Hi,
We are currently developing an application where we have to copy 16384Bytes of data from shared memory (protected by a Messaging Unit) to "normal" memory. The copy process is executed by the M7 co-processor at 800MHz an takes:
- ~150us on a non-cacheable memory area (110MB/s)
- ~90us on a cacheable memory area (190MB/s)
- ~50-90us when using stack memory (200-400MB/s)
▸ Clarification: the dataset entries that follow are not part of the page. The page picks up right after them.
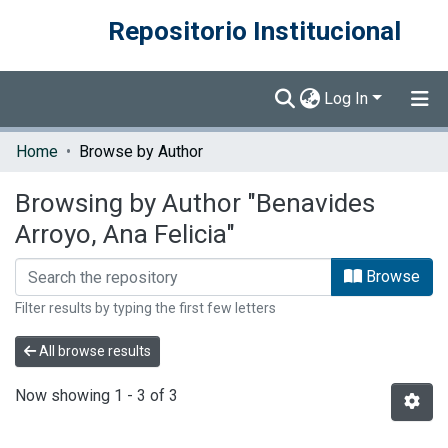
Repositorio Institucional
Log In
Communities & Collections
Home
Browse by Author
Browse DSpace
Browsing by Author "Benavides
Arroyo, Ana Felicia"
Browse
Filter results by typing the first few letters
All browse results
Now showing
1 - 3 of 3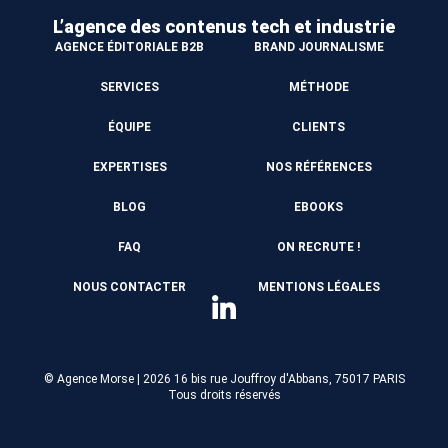
L’agence des contenus
tech et industrie
AGENCE ÉDITORIALE B2B
BRAND JOURNALISME
SERVICES
MÉTHODE
ÉQUIPE
CLIENTS
EXPERTISES
NOS RÉFÉRENCES
BLOG
EBOOKS
FAQ
ON RECRUTE !
NOUS CONTACTER
MENTIONS LÉGALES
© Agence Morse | 2026
16 bis rue Jouffroy d'Abbans, 75017 PARIS
Tous droits réservés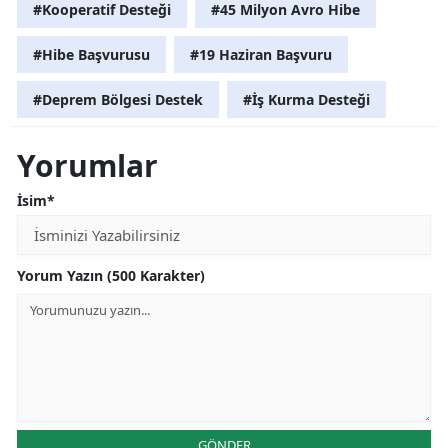
#Kooperatif Desteği
#45 Milyon Avro Hibe
#Hibe Başvurusu
#19 Haziran Başvuru
#Deprem Bölgesi Destek
#İş Kurma Desteği
Yorumlar
İsim*
Yorum Yazın (500 Karakter)
GÖNDER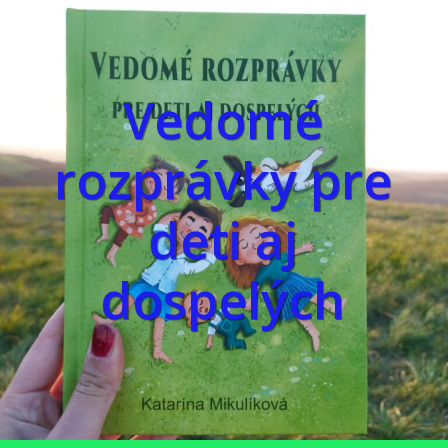
Vedomé
rozprávky pre
deti aj
dospelých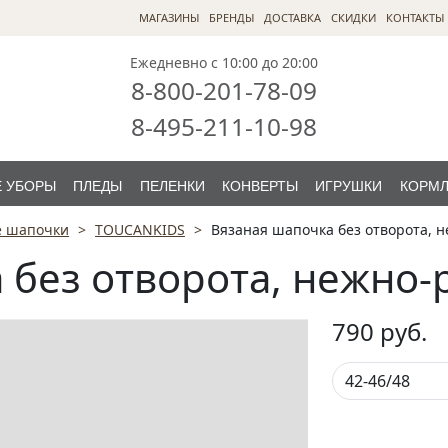
МАГАЗИНЫ
БРЕНДЫ
ДОСТАВКА
СКИДКИ
КОНТАКТЫ
Ежедневно с 10:00 до 20:00
8-800-201-78-09
8-495-211-10-98
 УБОРЫ
ПЛЕДЫ
ПЕЛЕНКИ
КОНВЕРТЫ
ИГРУШКИ
КОРМ
е шапочки
TOUCANKIDS
Вязаная шапочка без отворота, 
 без отворота, нежно
790
руб.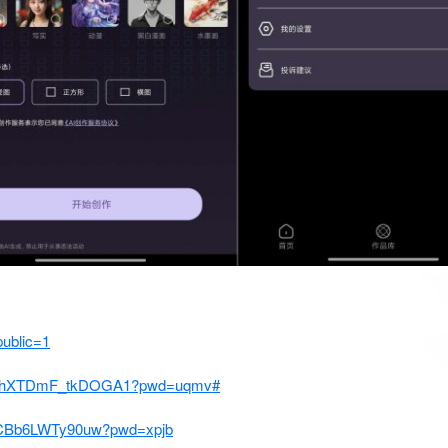
public=1
CtB6hXTDmF_tkDOGA1?pwd=uqmv#
ECBb6LWTy90uw?pwd=xpjb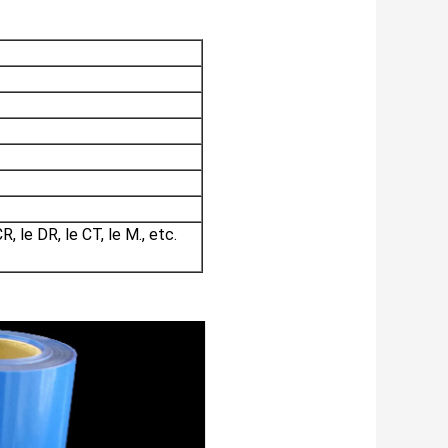
R, le DR, le CT, le M., etc.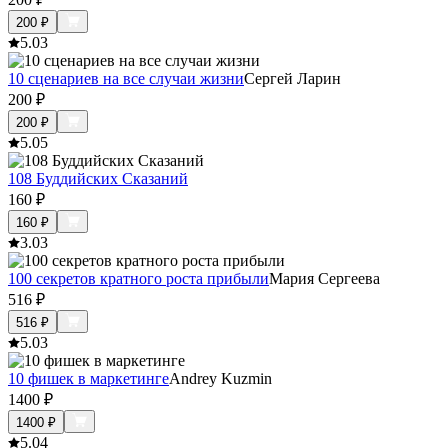
200
₽
5.0
3
10 сценариев на все случаи жизни
Сергей Ларин
200
₽
200
₽
5.0
5
108 Буддийских Сказаний
160
₽
160
₽
3.0
3
100 секретов кратного роста прибыли
Мария Сергеева
516
₽
516
₽
5.0
3
10 фишек в маркетинге
Andrey Kuzmin
1400
₽
1400
₽
5.0
4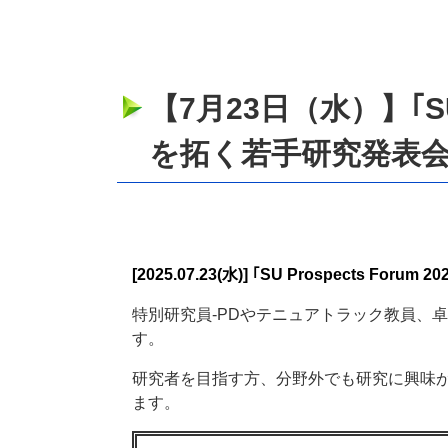
【7月23日（水）】｢SU P
を拓く若手研究発表会
[2025.07.23(水)] ｢SU Prospects
特別研究員-PDやテニュアトラック教員、
す。
研究者を目指す方、分野外でも研究に興味
ます。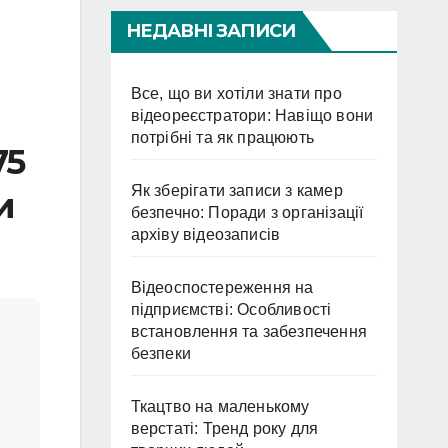
НЕДАВНІ ЗАПИСИ
Все, що ви хотіли знати про
відеореєстратори: Навіщо вони
потрібні та як працюють
75
Як зберігати записи з камер
и
безпечно: Поради з організації
архіву відеозаписів
Відеоспостереження на
підприємстві: Особливості
встановлення та забезпечення
безпеки
Ткацтво на маленькому
верстаті: Тренд року для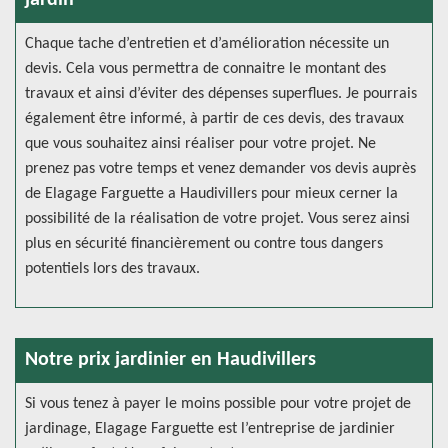
jardin
Chaque tache d’entretien et d’amélioration nécessite un
devis. Cela vous permettra de connaitre le montant des
travaux et ainsi d’éviter des dépenses superflues. Je pourrais
également être informé, à partir de ces devis, des travaux
que vous souhaitez ainsi réaliser pour votre projet. Ne
prenez pas votre temps et venez demander vos devis auprès
de Elagage Farguette a Haudivillers pour mieux cerner la
possibilité de la réalisation de votre projet. Vous serez ainsi
plus en sécurité financièrement ou contre tous dangers
potentiels lors des travaux.
Notre prix jardinier en Haudivillers
Si vous tenez à payer le moins possible pour votre projet de
jardinage, Elagage Farguette est l’entreprise de jardinier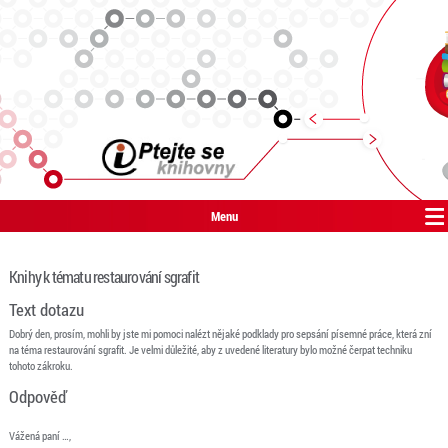
Menu
Knihy k tématu restaurování sgrafit
Text dotazu
Dobrý den, prosím, mohli by jste mi pomoci nalézt nějaké podklady pro sepsání písemné práce, která zní
na téma restaurování sgrafit. Je velmi důležité, aby z uvedené literatury bylo možné čerpat techniku
tohoto zákroku.
Odpověď
Vážená paní …,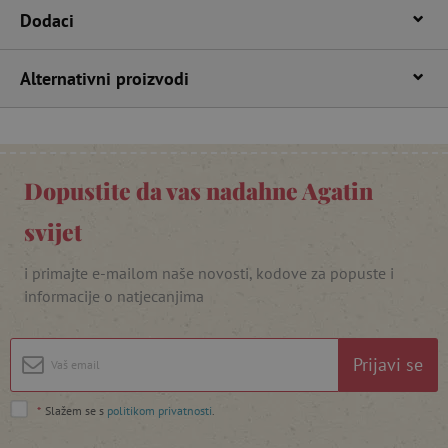
Dodaci
lastVisitedProduct
www.agatinsvijet.hr
Alternativni proizvodi
_lb_ccc
.agatinsvijet.hr
Dopustite da vas nadahne Agatin
svijet
i primajte e-mailom naše novosti, kodove za popuste i
informacije o natjecanjima
featureFlagCheckoutExperimentVariant
www.agatinsvijet.hr
Prijavi se
product_filter_remember
www.agatinsvijet.hr
*
Slažem se s
politikom privatnosti
.
PHPSESSID
PHP.net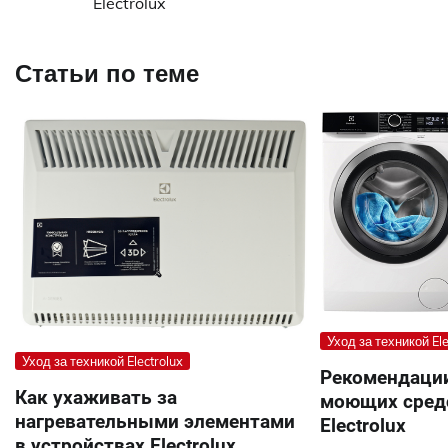
Electrolux
по
записям
Статьи по теме
Уход за техникой Ele
Уход за техникой Electrolux
Рекомендаци
Как ухаживать за
моющих средс
нагревательными элементами
Electrolux
в устройствах Electrolux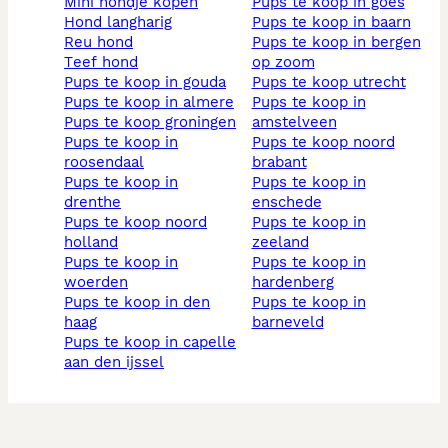
mini hondje kopen
pups te koop in goes
hond langharig
pups te koop in baarn
reu hond
pups te koop in bergen
teef hond
op zoom
pups te koop in gouda
pups te koop utrecht
pups te koop in almere
pups te koop in
pups te koop groningen
amstelveen
pups te koop in
pups te koop noord
roosendaal
brabant
pups te koop in
pups te koop in
drenthe
enschede
pups te koop noord
pups te koop in
holland
zeeland
pups te koop in
pups te koop in
woerden
hardenberg
pups te koop in den
pups te koop in
haag
barneveld
pups te koop in capelle
aan den ijssel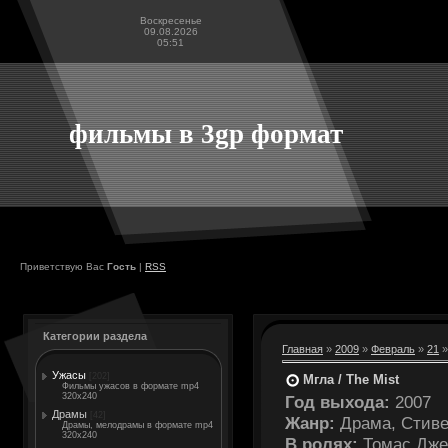
Воскресенье
09.08.2026
05:51
фильмы в 3gp формат
Приветствую Вас
Гость
|
RSS
Категории раздела
Главная
»
2009
»
Февраль
»
21
»
Ужасы
[202]
Мгла / The Mist
Фильмы ужасов в формате mp4
320x240
Год выхода:
2007
Драмы
[42]
Жанр:
Драма, Стивен
Драмы, мелодрамы в формате mp4
320x240
В ролях:
Томас Джей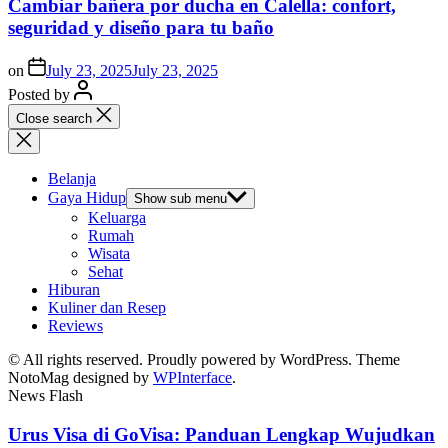
Cambiar bañera por ducha en Calella: confort,
seguridad y diseño para tu baño
on
July 23, 2025
July 23, 2025
Posted by
Close search
Belanja
Gaya Hidup
Show sub menu
Keluarga
Rumah
Wisata
Sehat
Hiburan
Kuliner dan Resep
Reviews
© All rights reserved. Proudly powered by WordPress. Theme
NotoMag designed by
WPInterface
.
News Flash
Urus Visa di GoVisa: Panduan Lengkap Wujudkan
Since we are working on shared-memory, we are talking about non-cacheable memory and therefore it takes 150us. To make the process faster, we tried to use the Memory to Memory function of the Smart Direct Memory Access Controller (SDMA). But also with that one:
- 133us on non-cacheable memory area (124MB/s)
This is a little bit faster, but still not really faster than the standard memcpy on the M7 processor. At 800MHz on the SDMA this would also mean, that it takes at least 7 instructions per byte. Or if we assume that the SDMA uses 32bit transfer, we would talk about 29 instructions per transfer.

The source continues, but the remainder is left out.